PROBLEM TO WORK ON: Please reproduce, exactly and with nothing added, the line containing "January 2022" and every line after it to the end of the records.

LISTED ENTRIES:
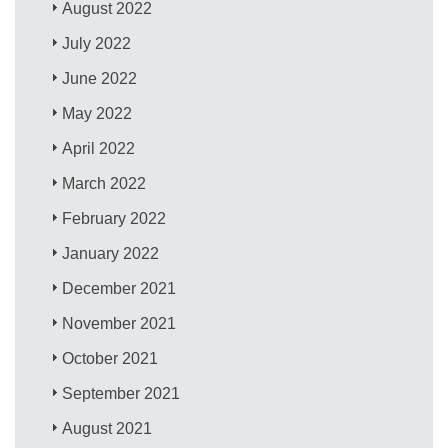
August 2022
July 2022
June 2022
May 2022
April 2022
March 2022
February 2022
January 2022
December 2021
November 2021
October 2021
September 2021
August 2021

SOLUTION FOR THIS EXERCISE:
January 2022
December 2021
November 2021
October 2021
September 2021
August 2021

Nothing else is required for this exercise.